Hand on heart, it wasn’t until afterwards, when it could have very easily been the end, that I realised just how wrong I had been. Depression can make the inside of your head a living hell, and make you your own worst enemy. It can convince you that you have no worth, you have no chance, you have no hope. But it is wrong.

I spoke out about my experiences on social media purely because, after living with secrets for months, and telling lies to everyone, I didn’t want to hide any more. Keeping things hidden is what made me sick in the first place, so if I was to really recover, I felt I had to release it all.

Nobody should feel obliged to speak publicly about their mental health difficulties. Although I’d always encourage people to speak to someone, it doesn’t have to be on social media for the world to see!

"Keeping things hidden is what made me sick in the first place"

After speaking about my experiences, I was contacted by so many people telling me that they’d felt the same. My story was picked up in the press, and the more coverage it got, the more people came to me asking for help. I realised that I had a responsibility. My story could help others but, more importantly, rather than just talking, I had to do something.

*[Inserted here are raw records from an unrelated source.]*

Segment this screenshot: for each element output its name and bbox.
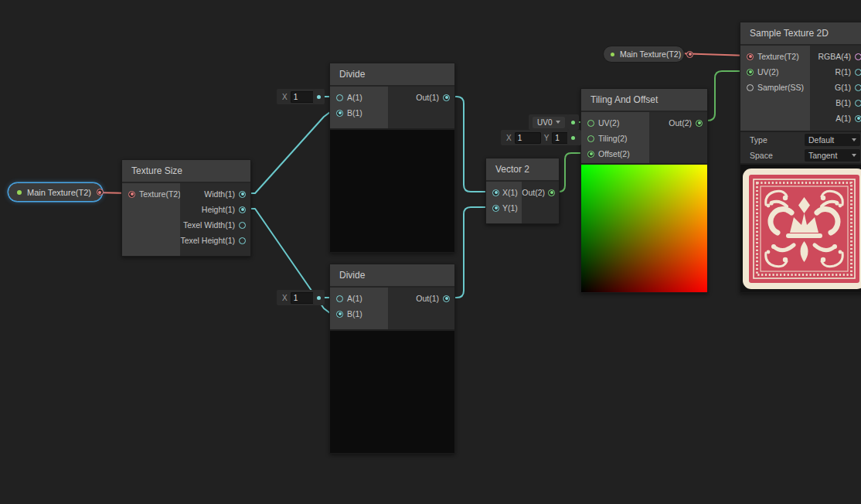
port-row: A(1) xyxy=(330,90,388,105)
port-row: B(1) xyxy=(810,95,861,111)
port-row: Texture(T2) xyxy=(740,49,810,64)
output-port-height[interactable] xyxy=(239,206,246,213)
node-title[interactable]: Divide xyxy=(330,264,454,288)
node-title[interactable]: Vector 2 xyxy=(486,158,559,182)
shader-graph-canvas[interactable]: Main Texture(T2) Main Texture(T2) Textur… xyxy=(0,0,861,504)
port-row: Height(1) xyxy=(180,202,250,217)
node-title[interactable]: Divide xyxy=(330,63,454,87)
node-vector2[interactable]: Vector 2 X(1) Y(1) Out(2) xyxy=(485,158,560,224)
port-row: Out(1) xyxy=(388,90,454,105)
output-port-texel-width[interactable] xyxy=(239,222,246,229)
output-port-a[interactable] xyxy=(855,115,861,122)
uv-connector xyxy=(567,114,579,130)
port-row: Texel Height(1) xyxy=(180,233,250,248)
texture-preview xyxy=(740,163,861,292)
chevron-down-icon xyxy=(852,138,856,141)
property-output-port[interactable] xyxy=(686,51,693,58)
uv-channel-widget[interactable]: UV0 xyxy=(529,114,569,130)
input-port-a[interactable] xyxy=(336,94,343,101)
card-back-texture xyxy=(740,165,861,292)
property-pill-label: Main Texture(T2) xyxy=(620,49,681,59)
node-tiling-and-offset[interactable]: Tiling And Offset UV(2) Tiling(2) Offset… xyxy=(580,88,708,293)
input-port-x[interactable] xyxy=(492,189,499,196)
port-row: Out(2) xyxy=(522,185,559,200)
exposed-property-dot-icon xyxy=(611,53,614,56)
tiling-x-field[interactable]: 1 xyxy=(515,132,541,144)
input-port-b[interactable] xyxy=(336,110,343,117)
node-preview xyxy=(330,128,454,252)
uv-gradient-preview xyxy=(581,163,707,292)
exposed-property-dot-icon xyxy=(17,190,22,195)
port-row: A(1) xyxy=(810,111,861,126)
port-row: Sampler(SS) xyxy=(740,80,810,95)
connector-dot-icon xyxy=(317,95,321,99)
port-row: R(1) xyxy=(810,64,861,80)
chevron-down-icon xyxy=(556,121,560,124)
port-row: Texel Width(1) xyxy=(180,217,250,233)
port-row: UV(2) xyxy=(581,115,649,131)
port-row: RGBA(4) xyxy=(810,49,861,64)
chevron-down-icon xyxy=(852,154,856,157)
connector-dot-icon xyxy=(571,121,575,124)
input-port-texture[interactable] xyxy=(747,53,754,60)
port-row: Out(2) xyxy=(649,115,707,131)
port-row: Width(1) xyxy=(180,186,250,202)
output-port-rgba[interactable] xyxy=(855,53,861,60)
output-port-b[interactable] xyxy=(855,100,861,107)
property-pill-main-texture[interactable]: Main Texture(T2) xyxy=(8,182,103,202)
port-row: A(1) xyxy=(330,291,388,306)
property-pill-label: Main Texture(T2) xyxy=(27,188,91,197)
port-row: UV(2) xyxy=(740,64,810,80)
node-title[interactable]: Sample Texture 2D xyxy=(740,22,861,46)
port-row: Texture(T2) xyxy=(122,186,180,202)
node-divide-top[interactable]: Divide A(1) B(1) Out(1) xyxy=(329,63,455,253)
input-port-a[interactable] xyxy=(336,295,343,302)
output-port-g[interactable] xyxy=(855,84,861,91)
input-port-offset[interactable] xyxy=(587,151,594,158)
divide-bottom-a-connector xyxy=(313,290,325,305)
port-row: Y(1) xyxy=(486,200,522,216)
port-row: Out(1) xyxy=(388,291,454,306)
space-dropdown[interactable]: Tangent xyxy=(805,149,860,162)
port-row: B(1) xyxy=(330,306,388,322)
input-port-texture[interactable] xyxy=(128,191,135,198)
tiling-connector xyxy=(567,130,579,145)
input-port-b[interactable] xyxy=(336,311,343,318)
input-port-y[interactable] xyxy=(492,205,499,212)
output-port-out[interactable] xyxy=(548,189,555,196)
setting-row-type: Type Default xyxy=(740,131,861,148)
node-title[interactable]: Tiling And Offset xyxy=(581,89,707,112)
port-row: Tiling(2) xyxy=(581,131,649,146)
uv-channel-dropdown[interactable]: UV0 xyxy=(533,117,565,128)
output-port-out[interactable] xyxy=(443,295,450,302)
output-port-out[interactable] xyxy=(443,94,450,101)
port-row: G(1) xyxy=(810,80,861,95)
input-port-uv[interactable] xyxy=(747,69,754,76)
divide-top-a-connector xyxy=(313,89,325,104)
type-dropdown[interactable]: Default xyxy=(805,134,860,146)
node-title[interactable]: Texture Size xyxy=(122,160,250,183)
port-row: Offset(2) xyxy=(581,146,649,162)
property-output-port[interactable] xyxy=(97,189,104,196)
input-port-tiling[interactable] xyxy=(587,135,594,142)
port-row: B(1) xyxy=(330,105,388,121)
input-port-uv[interactable] xyxy=(587,120,594,127)
output-port-out[interactable] xyxy=(696,120,703,127)
node-divide-bottom[interactable]: Divide A(1) B(1) Out(1) xyxy=(329,264,455,454)
edge-width-to-divide-top-b[interactable] xyxy=(243,112,339,193)
connector-dot-icon xyxy=(317,296,321,300)
node-sample-texture-2d[interactable]: Sample Texture 2D Texture(T2) UV(2) Samp… xyxy=(740,22,861,293)
output-port-width[interactable] xyxy=(239,191,246,198)
node-preview xyxy=(330,329,454,453)
output-port-texel-height[interactable] xyxy=(239,237,246,244)
property-pill-main-texture-top[interactable]: Main Texture(T2) xyxy=(603,46,685,63)
input-port-sampler[interactable] xyxy=(747,84,754,91)
setting-row-space: Space Tangent xyxy=(740,148,861,163)
node-texture-size[interactable]: Texture Size Texture(T2) Width(1) Height… xyxy=(121,159,251,257)
output-port-r[interactable] xyxy=(855,69,861,76)
port-row: X(1) xyxy=(486,185,522,200)
connector-dot-icon xyxy=(571,136,575,140)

I realised that millions of people are going through the exact same thing at the exact same time, each feeling they’re the only one. Not only that, they don’t know what to do about it. I also started to learn about the thousands of charities and community groups across the country, all offering life- saving support, whether counselling or a cuppa and a chat, but not enough people knew about them. I know about them now, but not when I needed them. Help was too hard to find. There was no joining-up of support; even the services didn’t know about each other.

<Jake Mills

Jake and Jeremy Corbyn

That’s what I wanted to change, so I vowed to do something. I wanted to bring all the help and support together in one place and make help as easy as possible to find. I wanted people to know there is always someone to talk to. There is never any reason to suffer alone in silence.

Now, almost four years later, I have formed a mental health charity, Chasing the Stigma, and we have created a national database called the Hub of Hope.

It’s a place to go to find the support that’s around you, wherever you are in the UK. It’s there to prove that people are ready and waiting to support you. It isn’t there to replace doctors or counselling, but to work alongside them. It’s there for when you’re sitting on a waiting list or when you’re waiting for your next appointment. It’s there to say you never have to be alone. Because whatever you are feeling, whatever you are thinking, somebody else has felt and thought it, and there is always someone to talk to.


Fe Robinson, MUKCP (reg), MBACP (reg) pyschotherapist and clinical supervisor, writes:

“What a powerful account of the horror of suicidal thoughts and actions. While we can never truly know the unique experience of another person, Jake’s realisation that he was not alone, and that no one is alone, was a key turning point. I urge anyone who resonates with Jake’s story to reach out. Why not use The Hub for Hope to find support near to you?”